In this dissertation, we develop some new spatial point process models and discuss their applications to the analysis of functional neuroimaging data. In the first project, we propose a Bayesian spatial hierarchical model using a marked independent cluster process for functional neuroimaging meta analysis. In contrast to the current approaches, our hierarchical model accounts for intra-study variation in location (if any), inter-study variation, and idiosyncratic foci that do not cluster between studies. A defining feature of our model is its ability to dissociate inter-study spread of foci from the spatial uncertainty in population centers. Our model is illustrated on a meta analysis consisting of 437 studies from 164 publications.

In the second project, motivated by joint analysis of multi type functional neuroimaging meta analysis data, we propose a non-parametric Bayesian modeling approach that extends the Poisson/Gamma random field model for multivariate point processes. In particular, each type of point patterns is modeled as a Poisson point process driven by a random intensity that is modeled as a kernel convolution of a gamma random field. The type-level gamma random fields are linked and modeled as a realization of a common gamma random field shared by all groups. We propose a hybrid algorithm with adaptive rejection sampling (ARS) embedded in a Markov chain Monte Carlo (MCMC) algorithm for posterior inference. We illustrate our models on simulated examples and two real data sets.

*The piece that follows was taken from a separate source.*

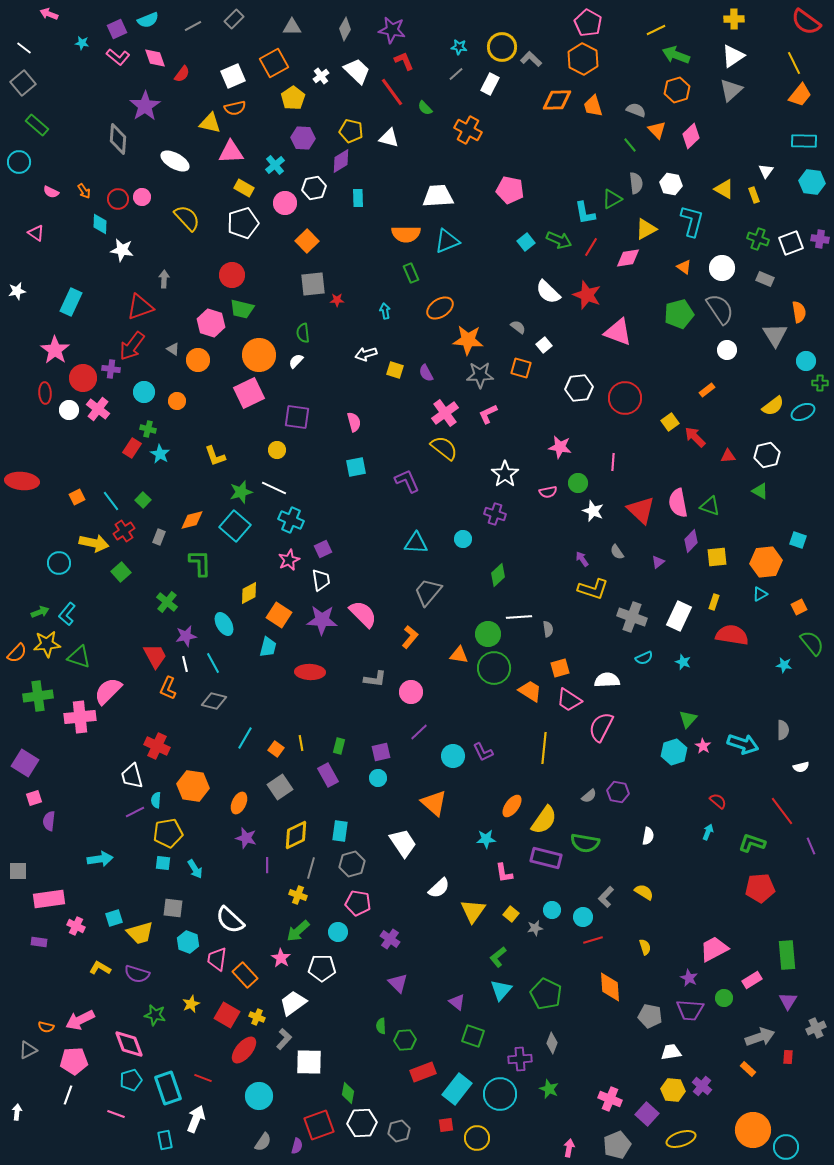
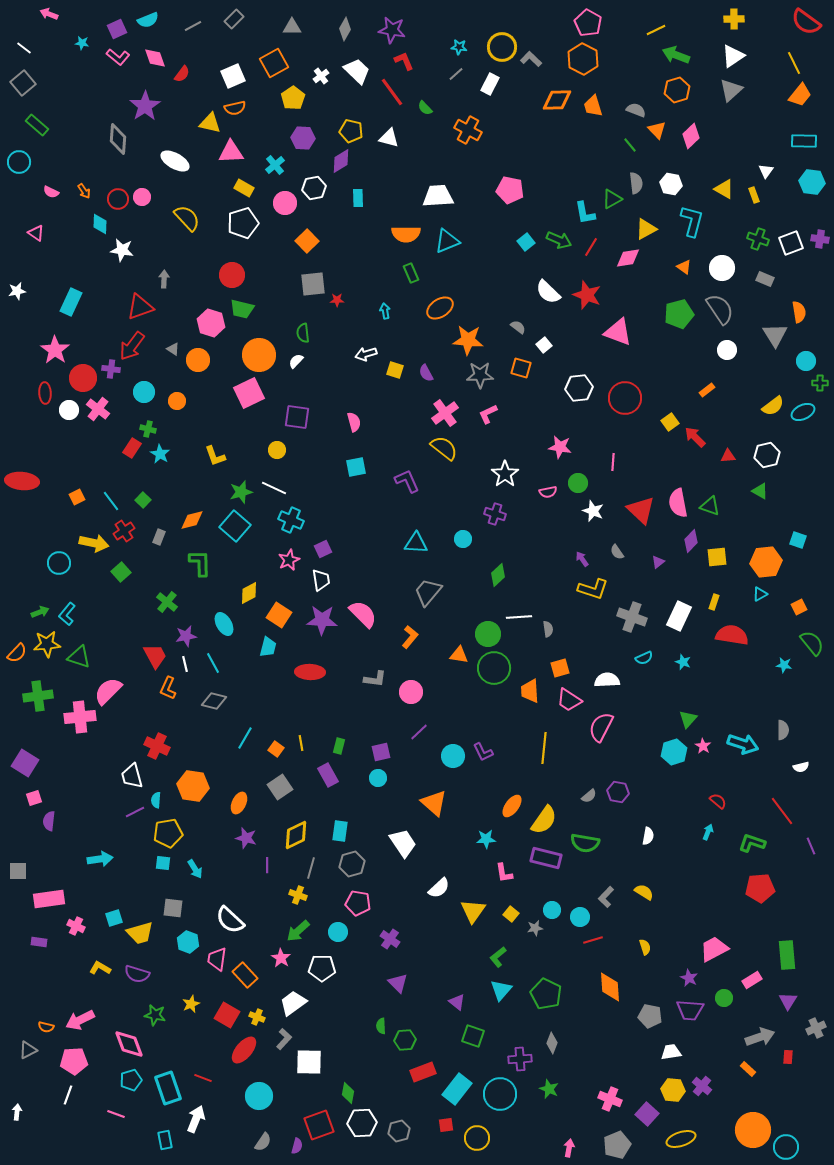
orange trapezoid at (530, 691): rotated 125 degrees counterclockwise
cyan circle at (583, 917): moved 3 px left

The aim of the third project is to produce reverse inference on psychological states given functional neuroimaging meta analysis data. Given type labels that classify each study, we construct a Bayesian spatial point process classifier based on the posterior predictive probability of class membership. We measure performance via leave-one-out cross validation using an importance sampling approach that avoids multiple posterior simulations. We demonstrate our method on the meta analysis of emotions, classifying different sub-types of emotions. Our method attains a much higher prediction accuracy compared with a comparable naive Bayesian classifier.